Segment Start: RECORDS PROVIDED

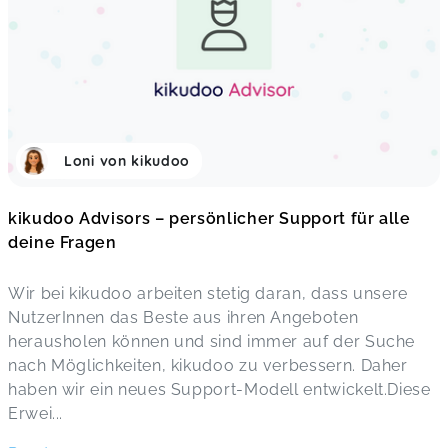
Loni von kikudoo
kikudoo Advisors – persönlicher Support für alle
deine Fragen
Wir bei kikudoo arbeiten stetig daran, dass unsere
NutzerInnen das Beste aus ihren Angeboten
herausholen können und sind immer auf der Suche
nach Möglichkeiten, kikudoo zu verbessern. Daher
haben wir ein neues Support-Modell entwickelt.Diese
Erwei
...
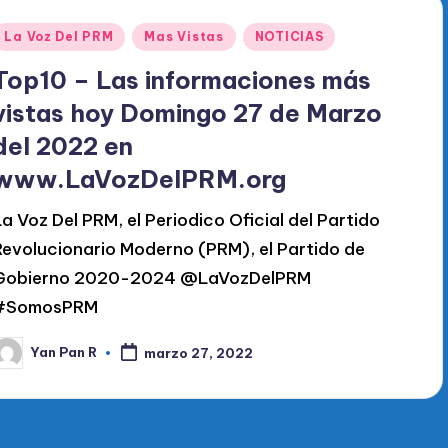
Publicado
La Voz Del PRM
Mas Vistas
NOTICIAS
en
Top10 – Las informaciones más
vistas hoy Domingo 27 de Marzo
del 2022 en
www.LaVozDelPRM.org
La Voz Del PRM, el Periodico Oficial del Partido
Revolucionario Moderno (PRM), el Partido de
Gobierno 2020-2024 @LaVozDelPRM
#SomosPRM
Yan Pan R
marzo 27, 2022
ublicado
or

Segment End: RECORDS PROVIDED

• PROBLEM TO SOLVE
Please state how many lines of the data hold the string "Partido", with nothing else in your reply.

• TASK RESULT
2